Photo Credit: Michael Buisha

It’s hard for the listener to know after only about a week which tracks will remain in your playlist rotation over time from an 80-minute, 20-track mega album such as this. Similarly, it can be hard for a songwriter to know the difference between a charming throwaway and a stunning little gem. Big Thief’s main songwriter and frontwoman Adrianne Lenker initially thought of “Spud Infinity” as a throwaway until she played it for drummer and producer James Krivchenia, who responded with tears in his eyes: “Adrianne, I’m crying!” Krivchenia exclaimed. “But I say ‘garlic bread’ in it. You can’t say ‘garlic bread’ in a song!” Lenker said. ”Well, it’s 2022 now and everything is possible,” they agreed. Especially when it’s compensated with excellent wordplay such as “When I say celestial // I mean extra-terrestrial.” Big Thief’s fifth studio album titled Dragon New Warm Mountain I Believe in You – their equivalent to the Beatles eponymous “white album,” Stevie Wonder’s Songs in the Key of Life, or the Rolling Stones’ Exile on Main St. – is filled with wonderful little gems like this, making these 80-minutes vanish with an incredible flow.  

The journey takes off carefully with the acoustic, folksy “Change”, a perspicuous tale of life and death that’s almost a little too comforting. When “Time Escaping” opens with a chaotic mess of snapping so-called prepared acoustic guitars suggesting a far more avant-garde approach than we were led to believe by the opener, you’re wondering if you’re still listening to the same album. When Mat Davidson’s fiddle and Noah Lenker’s (Adrianne’s brother) jaw harp open on “Spud Infinity” in true bluegrass fashion, it’s obvious that this album is something else. Big Thief has never been afraid of exploring the boundaries of folk – and successfully so – but on Dragon New Warm Mountain I Believe in You, they’re setting free every quarter note hidden within their endlessly creative collaborative mind. 

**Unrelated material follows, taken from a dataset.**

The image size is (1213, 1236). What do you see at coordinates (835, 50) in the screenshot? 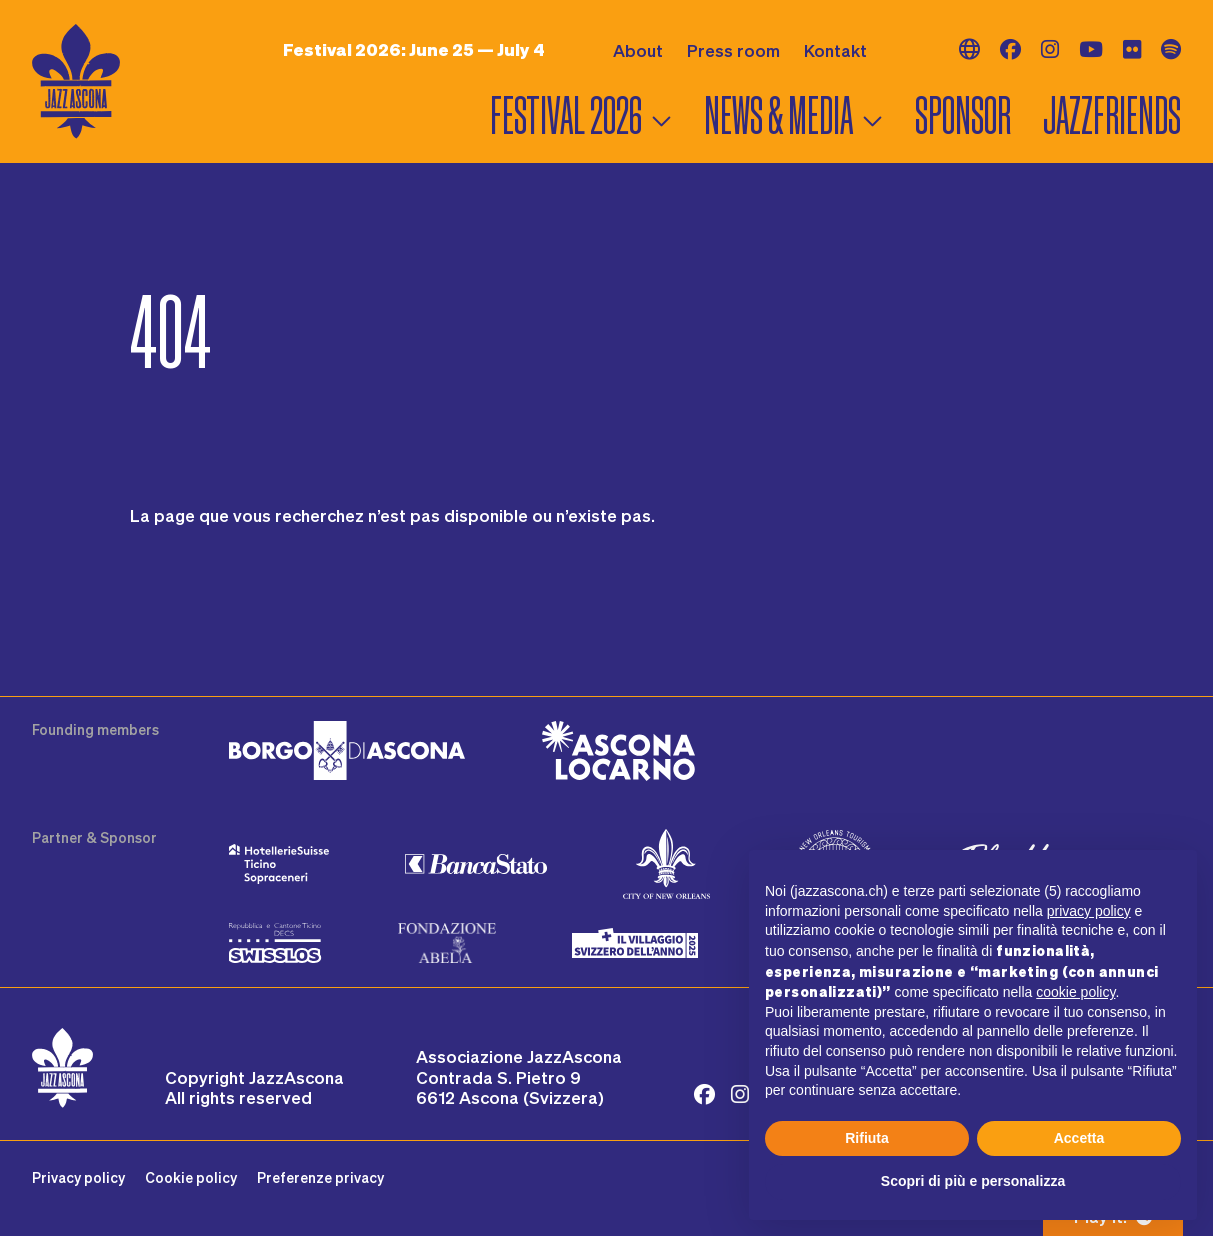 I see `Kontakt` at bounding box center [835, 50].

We have already been teased with eight out of these twenty songs during the autumn and winter, starting with the loose complexity of ”Little Things” and the melodic folk of ”Sparrow”, a song about Adam and Eve. These two songs would eventually represent the finished product brilliantly: homegrown and rootsy by nature yet endlessly creative and forward-pushing through the folk terrain while avoiding repetition and instead constantly introducing new ideas and combinations of instruments. One of my personal favorites wonderfully highlights this aspect. About one hour into the album hides the galloping ”Wake Me Up to Drive”, where the use of a drum machine creates an intriguing pulse that pushes the melody forward. I can’t think of any other artist that would let an accordion and a drum machine work next to each other, and if someone told me about a band that did it, I would have a hard time imagining that they would manage to pull it off as fearlessly and smooth as Big Thief. 

Though Dragon New Warm Mountain I Believe in You was recorded in various locations, it’s hard not to draw comparisons to original folk-rockers the Band’s legendary 1968 debut Music from the Big Pink. Like their highly influential predecessors, who once started as Bob Dylan’s backing band, the members in Big Thief share a genuine excitement for living and playing music together that shines through in their art. No matter how far away they stray from their roots, this collective interplay and will to discover new grounds occupies their work and makes it sound coherent and cohesive. Many of these songs, such as the lovely country rocker ”Red Moon”, are recorded in one take in a tiny little room without any sound manipulations (the music video of ”Red Moon” can be enjoyed on YouTube and displays this), and on ”12,000 Lines”, the musicians’ wet swimsuits were still dripping on the studio floor when the music was taped.

In today’s music industry, where streaming dominates and concerts and festivals are both expensive and rare (due to the pandemic, of course) the gap between the average person and artists might seem enormous. On Dragon New Mountain I Believe in You, one can literally feel the flesh and blood of the band members. This sincere honesty is the reason why 80-minutes of Big Thief never drag, and that’s why one could drop the needle anywhere on this brilliant record and be equally impressed.